Matter is available to us in several different forms or states or phases. There are four primary states of matter: solid, liquid, gas and plasma. Scientists try to study the different states of matter and try to understand their behaviour. The gaseous state of matter was well-researched in the 18th century by the most curious minds of the time and they were able to tell the world about some of the rules or laws that gases were observed to follow. The collection of these laws is called the gas laws. These laws deal with three main parameters that could be altered in the laboratories and measurements on these could be made with the help of instruments available at the time: temperature, pressure and volume.

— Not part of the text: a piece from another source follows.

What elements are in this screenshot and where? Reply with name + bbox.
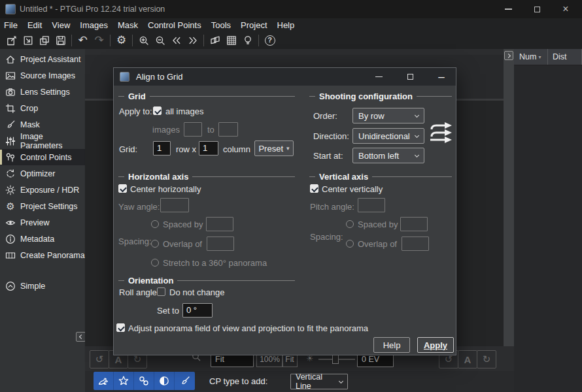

Temperature, pressure and volume
Boyle’s law states that if temperature is kept constant, then as you increase the pressure the volume of the gaseous system will decrease and vice-versa. In the Charles’ law the pressure is held constant and it is stated that in such a condition the temperature of the system will be directly proportional to its volume. As you might have guessed for the third one, Gay-Lussac’s law asks you to keep the volume constant and it states that then you will find that on increasing the temperature of the gas the pressure that it exerts on the walls of the container also increases.
The fourth law
There is a fourth law as well that was given by the Italian scientist Avogadro. Avogadro’s law formed a relation between the volume and the number of molecules of the gas, provided that the temperature and pressure were maintained at the same value at all times. If such a condition could be achieved, the law stated that then the number of molecules of gas will be directly proportional to the volume that the gas occupied. Avogadro is famously remembered for Avogadro’ number, thought he did not find out the number himself.
Ideal gas isn’t real
As the name suggests, an ideal gas is a gas which behaves in the most ideal way such that it follows all the theoretical laws, rules and principles exactly. However, gases found in the world around us are not ideal gases, but they are real gases. Real gases follow the gas laws to a good extent but not exactly and it is not because the real gases lack something. The opposite is actually true. Much of the present theory deals with approximations; by trying to ignore the complex interactions of the gases with the matter around them and by ignoring the forces between the molecules of gases.
Ideal gas law
When all the four gas laws are combined they give us the ideal gas law:
PV = nRT
where, P is pressure,
V is volume,
n is number of moles of the gas,
R is universal gas constant,
T is temperature.
And the rest
There are certain laws which are not as popular as the four gas laws. They mainly deal with the partial pressure that gases exhibit, the solution of gas in a given liquid and the rate at which gases diffuse.